String interpolation is currently blocked by:

- template-function parameters (NTTPs with a function parameter syntax rather than a template parameter syntax, tentatively spelled as `void foo(template int constant){}` )

- Scalable reflection, in combination with expansion statements (likely in C++26, spelled `template for (auto& e : array) {}` ) which would allow you to write an arbitrary parser for the template string into real C++ code.
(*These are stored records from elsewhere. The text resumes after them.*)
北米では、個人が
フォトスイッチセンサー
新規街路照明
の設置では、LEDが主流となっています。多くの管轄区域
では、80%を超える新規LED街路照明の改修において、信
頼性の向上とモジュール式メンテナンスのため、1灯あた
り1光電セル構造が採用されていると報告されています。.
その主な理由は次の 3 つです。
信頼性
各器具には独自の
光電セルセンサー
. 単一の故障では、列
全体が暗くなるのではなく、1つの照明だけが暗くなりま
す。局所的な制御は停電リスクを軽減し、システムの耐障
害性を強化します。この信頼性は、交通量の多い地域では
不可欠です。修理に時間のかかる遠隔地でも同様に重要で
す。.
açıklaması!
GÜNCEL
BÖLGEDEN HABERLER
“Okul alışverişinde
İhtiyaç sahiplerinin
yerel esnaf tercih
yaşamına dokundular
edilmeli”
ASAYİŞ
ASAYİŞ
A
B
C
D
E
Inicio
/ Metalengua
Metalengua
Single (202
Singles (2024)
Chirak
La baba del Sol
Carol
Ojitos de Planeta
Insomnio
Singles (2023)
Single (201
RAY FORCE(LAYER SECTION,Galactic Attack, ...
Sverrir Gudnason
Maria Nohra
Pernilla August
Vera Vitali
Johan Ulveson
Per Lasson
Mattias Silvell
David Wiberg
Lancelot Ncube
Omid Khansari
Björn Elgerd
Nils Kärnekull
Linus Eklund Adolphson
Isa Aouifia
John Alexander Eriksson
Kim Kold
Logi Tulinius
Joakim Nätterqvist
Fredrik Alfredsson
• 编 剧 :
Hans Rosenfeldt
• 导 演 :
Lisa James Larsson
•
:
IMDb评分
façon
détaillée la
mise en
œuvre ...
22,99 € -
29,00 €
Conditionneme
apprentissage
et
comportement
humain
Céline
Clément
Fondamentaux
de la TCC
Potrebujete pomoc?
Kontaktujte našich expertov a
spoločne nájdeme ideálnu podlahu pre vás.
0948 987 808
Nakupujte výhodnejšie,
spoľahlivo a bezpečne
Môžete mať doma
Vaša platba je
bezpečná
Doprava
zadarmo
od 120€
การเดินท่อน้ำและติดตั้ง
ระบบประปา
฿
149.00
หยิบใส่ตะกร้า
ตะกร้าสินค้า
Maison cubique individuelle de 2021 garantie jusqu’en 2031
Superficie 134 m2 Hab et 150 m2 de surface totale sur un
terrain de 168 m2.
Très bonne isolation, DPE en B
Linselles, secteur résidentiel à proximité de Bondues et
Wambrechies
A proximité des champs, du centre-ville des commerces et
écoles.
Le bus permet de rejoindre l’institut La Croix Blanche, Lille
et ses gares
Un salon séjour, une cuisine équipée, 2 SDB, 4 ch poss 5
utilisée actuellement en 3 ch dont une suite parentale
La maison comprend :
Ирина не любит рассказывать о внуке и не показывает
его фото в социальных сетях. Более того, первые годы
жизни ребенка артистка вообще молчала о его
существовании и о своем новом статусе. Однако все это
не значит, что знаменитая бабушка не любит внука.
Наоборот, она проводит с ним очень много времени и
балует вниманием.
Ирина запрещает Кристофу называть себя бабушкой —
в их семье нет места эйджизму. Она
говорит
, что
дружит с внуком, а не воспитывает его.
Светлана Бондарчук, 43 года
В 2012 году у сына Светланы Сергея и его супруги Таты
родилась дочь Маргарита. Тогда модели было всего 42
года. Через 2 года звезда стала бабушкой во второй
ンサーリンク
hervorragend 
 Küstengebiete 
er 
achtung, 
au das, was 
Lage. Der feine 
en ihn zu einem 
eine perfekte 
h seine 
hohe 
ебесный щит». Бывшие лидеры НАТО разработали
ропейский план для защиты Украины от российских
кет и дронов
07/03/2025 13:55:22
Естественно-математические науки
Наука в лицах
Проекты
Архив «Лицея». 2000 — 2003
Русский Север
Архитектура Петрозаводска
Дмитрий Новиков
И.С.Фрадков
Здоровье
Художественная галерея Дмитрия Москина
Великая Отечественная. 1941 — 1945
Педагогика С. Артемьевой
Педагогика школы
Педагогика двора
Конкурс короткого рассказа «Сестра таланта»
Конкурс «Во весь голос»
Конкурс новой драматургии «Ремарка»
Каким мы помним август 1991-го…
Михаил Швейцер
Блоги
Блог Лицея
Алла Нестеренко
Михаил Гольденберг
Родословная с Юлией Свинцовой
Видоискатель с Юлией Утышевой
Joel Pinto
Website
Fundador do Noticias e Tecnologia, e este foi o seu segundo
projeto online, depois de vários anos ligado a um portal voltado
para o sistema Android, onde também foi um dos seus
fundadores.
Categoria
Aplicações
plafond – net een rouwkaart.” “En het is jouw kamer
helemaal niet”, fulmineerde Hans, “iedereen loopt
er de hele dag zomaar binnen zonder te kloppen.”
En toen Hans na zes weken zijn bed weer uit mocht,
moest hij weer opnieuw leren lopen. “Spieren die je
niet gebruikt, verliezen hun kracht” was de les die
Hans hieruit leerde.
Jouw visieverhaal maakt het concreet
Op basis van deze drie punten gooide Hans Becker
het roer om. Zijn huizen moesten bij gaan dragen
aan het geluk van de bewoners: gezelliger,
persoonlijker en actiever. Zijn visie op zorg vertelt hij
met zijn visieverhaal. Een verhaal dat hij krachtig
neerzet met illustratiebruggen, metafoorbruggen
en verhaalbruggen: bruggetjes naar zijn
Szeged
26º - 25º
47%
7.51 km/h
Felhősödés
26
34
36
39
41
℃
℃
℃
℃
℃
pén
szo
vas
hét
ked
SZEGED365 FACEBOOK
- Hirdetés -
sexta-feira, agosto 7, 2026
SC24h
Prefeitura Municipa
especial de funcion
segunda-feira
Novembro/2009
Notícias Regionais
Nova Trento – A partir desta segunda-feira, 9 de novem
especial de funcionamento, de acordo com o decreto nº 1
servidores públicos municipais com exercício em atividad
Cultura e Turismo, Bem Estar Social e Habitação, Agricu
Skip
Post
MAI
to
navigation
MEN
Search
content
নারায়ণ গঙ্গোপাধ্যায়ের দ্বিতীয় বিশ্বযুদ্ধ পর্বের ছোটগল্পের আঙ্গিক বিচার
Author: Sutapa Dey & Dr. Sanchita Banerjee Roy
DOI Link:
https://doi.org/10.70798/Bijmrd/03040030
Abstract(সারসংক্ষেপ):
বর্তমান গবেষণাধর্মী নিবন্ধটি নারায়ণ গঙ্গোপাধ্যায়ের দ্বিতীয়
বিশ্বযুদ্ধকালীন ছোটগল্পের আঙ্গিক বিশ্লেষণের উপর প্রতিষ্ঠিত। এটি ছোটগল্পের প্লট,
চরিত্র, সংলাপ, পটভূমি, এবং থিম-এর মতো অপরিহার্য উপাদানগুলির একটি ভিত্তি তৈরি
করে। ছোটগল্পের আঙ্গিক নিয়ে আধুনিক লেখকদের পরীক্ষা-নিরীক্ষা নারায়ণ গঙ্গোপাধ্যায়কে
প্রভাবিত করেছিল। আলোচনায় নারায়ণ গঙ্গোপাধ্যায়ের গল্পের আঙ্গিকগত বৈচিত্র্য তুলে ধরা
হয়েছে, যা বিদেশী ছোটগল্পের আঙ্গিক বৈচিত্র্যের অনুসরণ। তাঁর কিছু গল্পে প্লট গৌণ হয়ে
Reflection targets C++29.

Syntax2 already supports string interpolation as a special compiler feature.


std::string formatted_str = std::format( "My name is {} and my favorite number is {}", name, num);


That's really nothing like python strings, which for the same string would be

    formatted_str = f"My name is {name} and my favorite number is {num}"
The function call I could forgive, but the the ability to embed arbitrary python expressions into the f-string directly is a huge readability win IMO.


Meanwhile Perl's over here like "we had this in the 90s!" (:

eg:

    perl -e '$x="AAA"; print "lowercase: ${\(  lc($x)  )}\n"'


Of course posix shells gad that even before. How far we can go? What's the first language that had something that resembles string interpolation?


I'm sure someone here can say something about Lisp machines (:


Well, if that's the syntax, I'd rather not have it!


That type of interpolation is something most non-scripting languages don't have anyway, and it took Python several decades to get it, and only has had it in the 5 years or so.